PNAS: Can paleontologists pinpoint the dawn of the dinosaurs?

PNAS has an interesting news feature about the origin of the dinosaurs. When and where did they first appear? Evidence points to an amimal known as Lewisuchus admixtus that lived in what is now Argentina about 236 million years ago.

There’s a small, but fierce, jawbone in Argentina’s national natural science museum in Buenos Aires. It’s 6 inches long and studded with backward-curving fangs that would have hooked into flesh to rip it open—teeth not unlike those of the fearsome Komodo dragon, says paleontologist Martín Ezcurra, a researcher at the museum.

But this jaw is 236 million years old. It belonged to an extinct reptile called Lewisuchus admixtus that ran across Triassic northern Argentina, a world of cycads and ferns that thrived long before grass existed. Lewisuchus stood about knee-high, was roughly 5 feet long nose to tail, and hunted the cousins of early mammals. It lived about 30 million years before the well-known dinosaurs featured in museum gift shops first roamed the Argentine plains.

So was Lewisuchus a very early dinosaur? Or was it a cousin of the dinosaurs, one of many reptile groups skittering over Earth at the time?

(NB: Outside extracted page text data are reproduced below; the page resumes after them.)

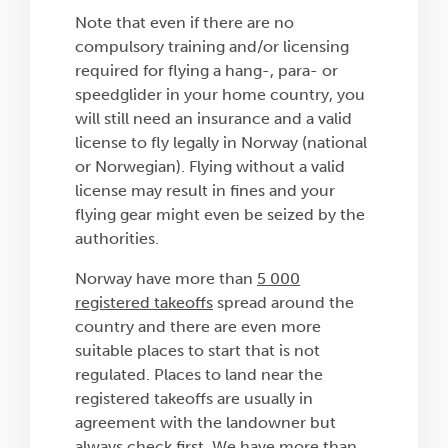
Note that even if there are no
compulsory training and/or licensing
required for flying a hang-, para- or
speedglider in your home country, you
will still need an insurance and a valid
license to fly legally in Norway (national
or Norwegian). Flying without a valid
license may result in fines and your
flying gear might even be seized by the
authorities.
Norway have more than
5 000
registered takeoffs
spread around the
country and there are even more
suitable places to start that is not
regulated. Places to land near the
registered takeoffs are usually in
agreement with the landowner but
always check first. We have more than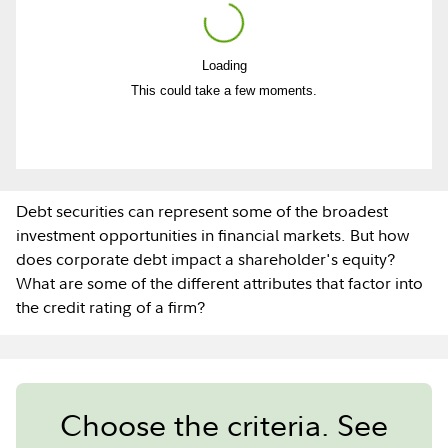
Loading
Play
This could take a few moments.
Video
Debt securities can represent some of the broadest
investment opportunities in financial markets. But how
does corporate debt impact a shareholder's equity?
What are some of the different attributes that factor into
the credit rating of a firm?
Choose the criteria. See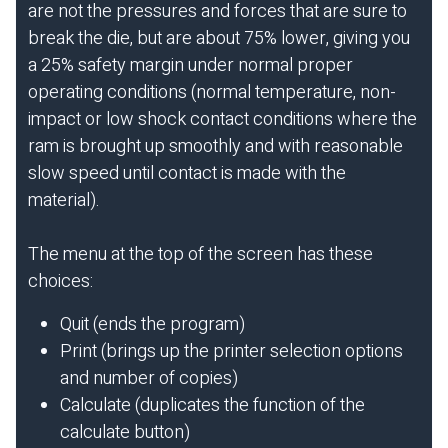
are not the pressures and forces that are sure to
break the die, but are about 75% lower, giving you
a 25% safety margin under normal proper
operating conditions (normal temperature, non-
impact or low shock contact conditions where the
ram is brought up smoothly and with reasonable
slow speed until contact is made with the
material).
The menu at the top of the screen has these
choices:
Quit (ends the program)
Print (brings up the printer selection options
and number of copies)
Calculate (duplicates the function of the
calculate button)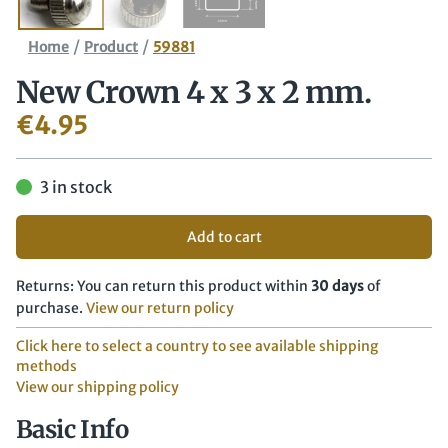
/
/
Home
Product
59881
New Crown 4 x 3 x 2 mm.
€
4.95
3 in stock
Add to cart
Returns: You can return this product within
30 days
of
purchase.
View our return policy
Click here to select a country to see available shipping
methods
View our shipping policy
Basic Info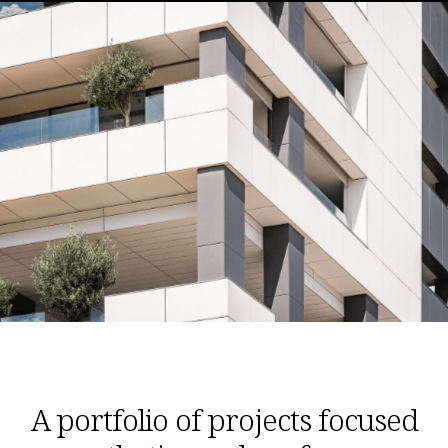
A portfolio of projects focused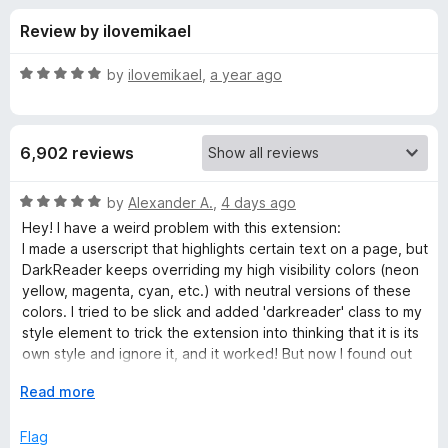
s
t
-
Review by ilovemikael
o
o
f
f
n
5
R
by
ilovemikael
,
a year ago
s
o
a
t
e
r
6,902 reviews
d
5
D
o
R
by
Alexander A.
,
4 days ago
u
a
Hey! I have a weird problem with this extension:
a
t
t
I made a userscript that highlights certain text on a page, but
o
e
DarkReader keeps overriding my high visibility colors (neon
f
d
r
yellow, magenta, cyan, etc.) with neutral versions of these
5
5
colors. I tried to be slick and added 'darkreader' class to my
o
style element to trick the extension into thinking that it is its
k
u
own style and ignore it, and it worked! But now I found out
t
that DarkReader deletes all its styles on websites that
R
o
E
Read more
already have dark theme, including my own style.
f
x
Is there any way to make DarkDeader ignore certain CSS
e
5
p
Flag
styles or rules?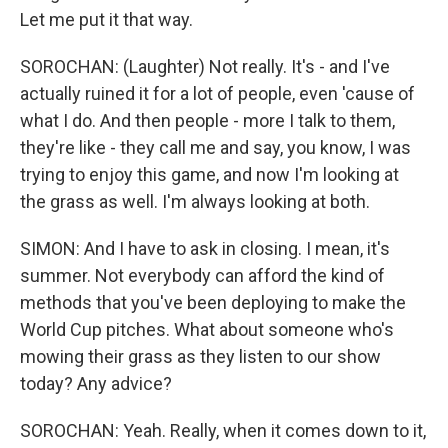
Let me put it that way.
SOROCHAN: (Laughter) Not really. It's - and I've
actually ruined it for a lot of people, even 'cause of
what I do. And then people - more I talk to them,
they're like - they call me and say, you know, I was
trying to enjoy this game, and now I'm looking at
the grass as well. I'm always looking at both.
SIMON: And I have to ask in closing. I mean, it's
summer. Not everybody can afford the kind of
methods that you've been deploying to make the
World Cup pitches. What about someone who's
mowing their grass as they listen to our show
today? Any advice?
SOROCHAN: Yeah. Really, when it comes down to it,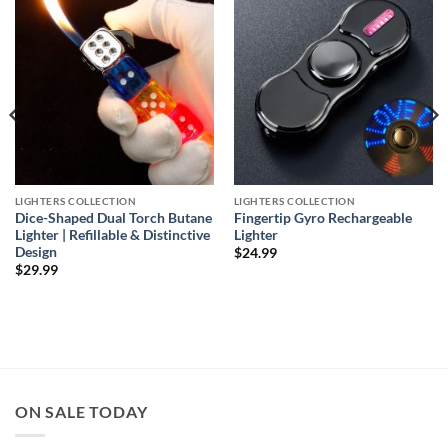
wishlist
wishlist
LIGHTERS COLLECTION
LIGHTERS COLLECTION
Dice-Shaped Dual Torch Butane
Fingertip Gyro Rechargeable
Lighter | Refillable & Distinctive
Lighter
Design
$
24.99
$
29.99
ON SALE TODAY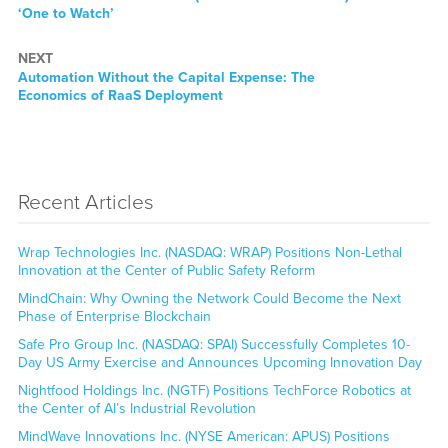
post:
‘One to Watch’
NEXT
Next
Automation Without the Capital Expense: The
post:
Economics of RaaS Deployment
Recent Articles
Wrap Technologies Inc. (NASDAQ: WRAP) Positions Non-Lethal
Innovation at the Center of Public Safety Reform
MindChain: Why Owning the Network Could Become the Next
Phase of Enterprise Blockchain
Safe Pro Group Inc. (NASDAQ: SPAI) Successfully Completes 10-
Day US Army Exercise and Announces Upcoming Innovation Day
Nightfood Holdings Inc. (NGTF) Positions TechForce Robotics at
the Center of AI’s Industrial Revolution
MindWave Innovations Inc. (NYSE American: APUS) Positions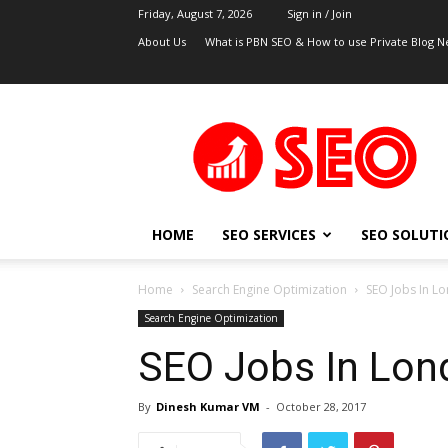
Friday, August 7, 2026
Sign in / Join
About Us
What is PBN SEO & How to use Private Blog N
UK
SEO
Blog
HOME
SEO SERVICES
SEO SOLUTI
Home
Search Engine Optimization
SEO Jobs In L
Search Engine Optimization
SEO Jobs In Lon
By
Dinesh Kumar VM
-
October 28, 2017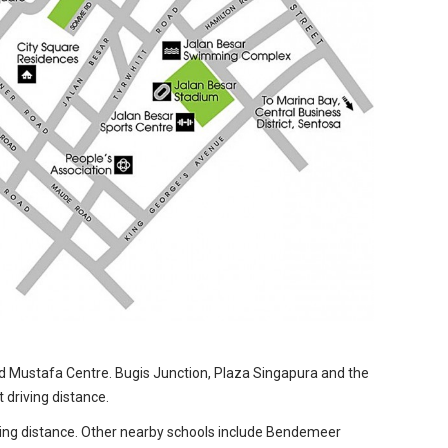
nd Mustafa Centre. Bugis Junction, Plaza Singapura and the
 driving distance.
lking distance. Other nearby schools include Bendemeer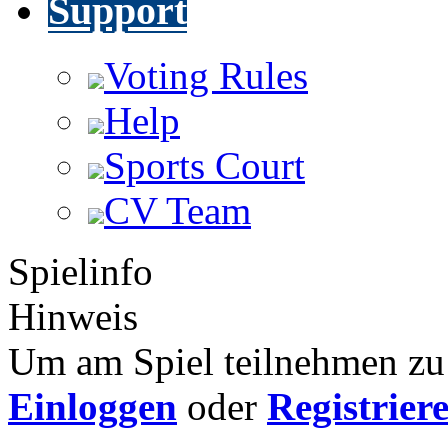
Support
Voting Rules
Help
Sports Court
CV Team
Spielinfo
Hinweis
Um am Spiel teilnehmen zu 
Einloggen
oder
Registrier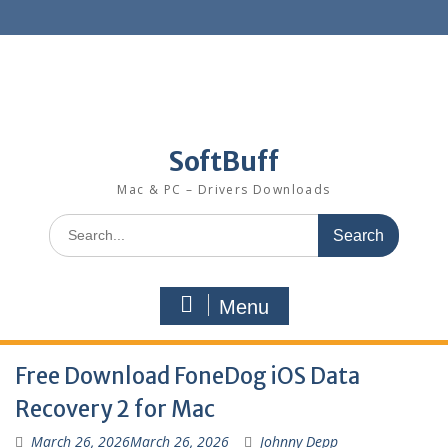
SoftBuff
Mac & PC – Drivers Downloads
Menu
Free Download FoneDog iOS Data
Recovery 2 for Mac
March 26, 2026
March 26, 2026
Johnny Depp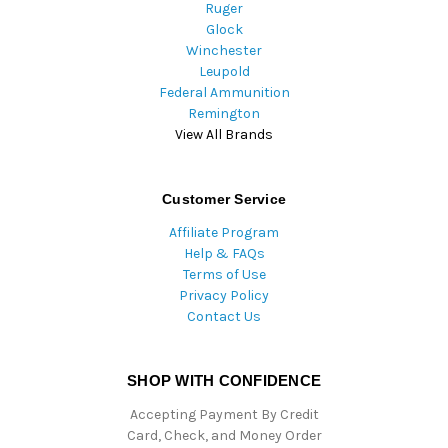
Ruger
Glock
Winchester
Leupold
Federal Ammunition
Remington
View All Brands
Customer Service
Affiliate Program
Help & FAQs
Terms of Use
Privacy Policy
Contact Us
SHOP WITH CONFIDENCE
Accepting Payment By Credit
Card, Check, and Money Order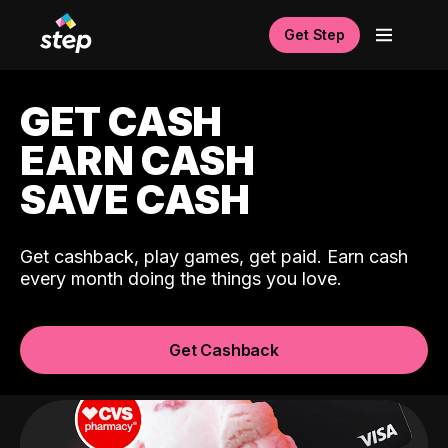
Get Step
GET CASH
EARN CASH
SAVE CASH
Get cashback, play games, get paid. Earn cash
every month doing the things you love.
Get Cashback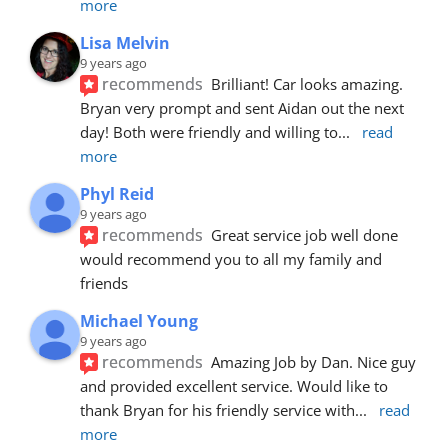
more
Lisa Melvin
9 years ago
recommends
Brilliant! Car looks amazing. 
Bryan very prompt and sent Aidan out the next 
day! Both were friendly and willing to
... 
read 
more
Phyl Reid
9 years ago
recommends
Great service job well done  
would recommend you to all my family and 
friends
Michael Young
9 years ago
recommends
Amazing Job by Dan. Nice guy 
and provided excellent service. Would like to 
thank Bryan for his friendly service with
... 
read 
more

Lewisuchus is embroiled in an ongoing debate that could help to resolve enduring mysteries about the dawn of the dinosaurs. Placing these and related reptiles on the tree of life could reveal the early steps in dinosaur evolution, how their rise was shaped by their body plans, and how they interacted with other species. Ultimately, says vertebrate paleontologist Sterling Nesbitt at Virginia Tech in Blacksburg, research could answer some of the most fundamental questions about creatures that dominated our world for 180 million years: “What is a dinosaur? And why did they take over the planet?”